Now that I've gone, I don't need to drive a razor around my face every single morning. I don't need to buy new shoes every time the old pair start to look scruffy and, best of all, I have no need, ever, to set foot again in the armpit that masquerades as Britain's second city.
Much as I liked Pebble Mill, I really did grow to hate, with unbridled passion, the city that surrounds it. Until you have driven through King's Heath on a wet Wednesday in February, you have not experienced true horror.
You may have seen footage of the Columbian towns devastated by the recent earthquake. Well, King's Heath is like that, only worse. In seven days, God created heaven and earth and then, just to keep his oppo amused, he let Beelzebub do Birmingham.
I pity James May, the man being touted as my replacement. He has been lured by the promise of untold riches, of motor industry obsequeousness on a biblical scale and of bathing in an intoxicating mix of public adulation and Dom Perignon. But he has not considered that his drive from England to Pebble Mill will mean getting through King's Heath.

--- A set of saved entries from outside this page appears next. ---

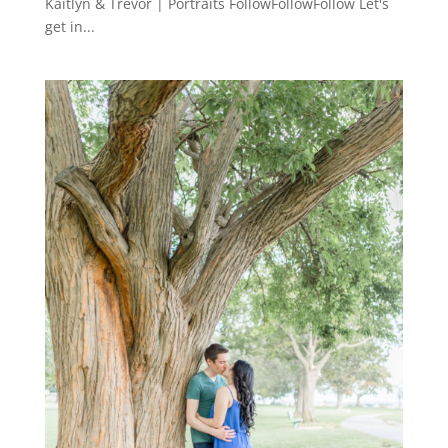
Kaitlyn & Trevor | Portraits FollowFollowFollow Let's
get in...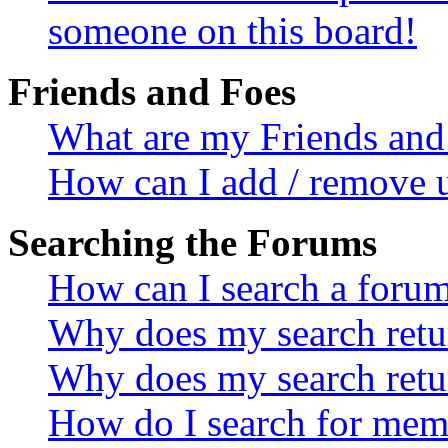
someone on this board!
Friends and Foes
What are my Friends and 
How can I add / remove u
Searching the Forums
How can I search a foru
Why does my search retur
Why does my search retu
How do I search for mem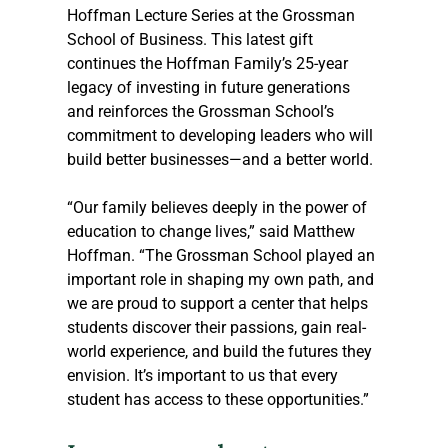
Hoffman Lecture Series at the Grossman 
School of Business. This latest gift 
continues the Hoffman Family’s 25-year 
legacy of investing in future generations 
and reinforces the Grossman School’s 
commitment to developing leaders who will 
build better businesses—and a better world.
“Our family believes deeply in the power of 
education to change lives,” said Matthew 
Hoffman. “The Grossman School played an 
important role in shaping my own path, and 
we are proud to support a center that helps 
students discover their passions, gain real-
world experience, and build the futures they 
envision. It’s important to us that every 
student has access to these opportunities.”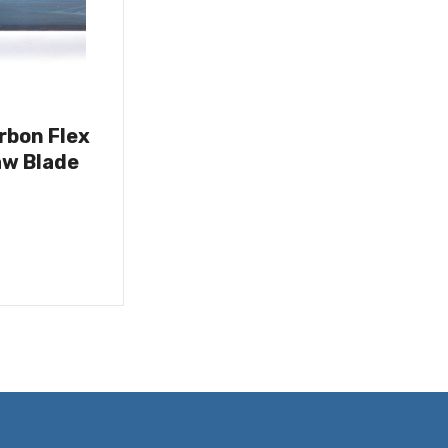
rbon Flex
w Blade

There are, of course, other reasons why I needed to go. There was, for instance, surprise when I described the Corolla as dull and, yes, even shock when I was seen to fall asleep while driving it. And then, there was surprise again when I savaged the Vectra, refusing for seven minutes of tele-visual time to say anything about it.
By the time I got round to the Cadillac Seville STS, the Clarkson attacks were only midly noteworthy. You had grown to expect them. The shock tactics had become predictable and so weren't shocking any more.

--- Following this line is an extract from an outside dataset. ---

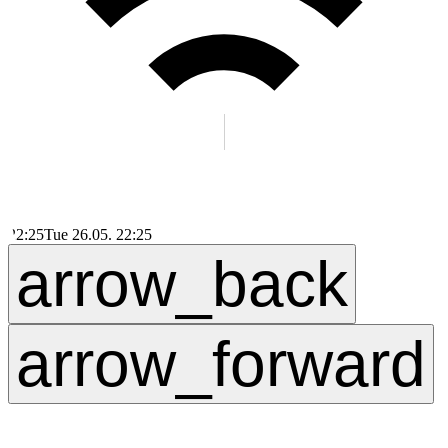
22:25
Tue 26.05. 22:25
arrow_back
arrow_forward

"Much as I liked Pebble Mill, I really did grow to hate, with unbridled passion, the city that surrounds it"
And it was the same with the metaphors. The first time you heard me liken some car to the best bits of Cameron Diaz, you probably sniggered about it at school all the next day. But now, it's tedious.
I never tired of trying to think up new ways to describe a car, and could regularly be found at four in the morning scribbling new lines on a piece of paper by the side of the bed.
I thought of one only last night. "It's like being left outside the pub as a child with a crisp drink and a bag of coke." Great, but now I've nowhere to put it.
I will of course carry on writing for this magazine, and there's always Mr Murdoch to stand bravely between my front door and the wolf but already I'm starting to miss Top Gear.
I miss the banter with Quentin and Tiff, as we sniggered about Steve Berry and what he'd crashed that week. I miss Vicky's eyes and her ability to bring sex into absolutely everything. I miss climbing into a new car and thinking "Right. What have we got here then".
You may think that the best bit was the endless succession of new cars. But it wasn't. The best bit was sitting down at the computer with an expectant, winking cursor and then, four days later, handing over seven minutes of video tape to the producer.
The actual driving was always a drag. You sat in some Godforsaken hedge, on a blind bend waiting for the walky-talky to say the road was clear. And then you set off to find it wasn't or that the cameraman had lost focus and that you'd have to do it all over again, and again and again.
I promise you this. It really isn't much fun driving a Ferrari when you are accompanied by a cameraman, a ton of equipment and a bloody great blinding light on the bonnet.
I'm often asked what qualifications you need to work on Top Gear and I've always given the same advice. Like cars by all means, but love writing. Love it so much that you do it to relax. See the new Alfa or whatever as nothing more than a tool on which your prose can be based.
Don't worry about how fast it gets from 0 to 60. Worry only about how you will explain this meaningless figure to your viewers or readers.
So what am I going to do to fill the void left by Top Gear? Simple. I'm going to write and write and write until the smiles come back.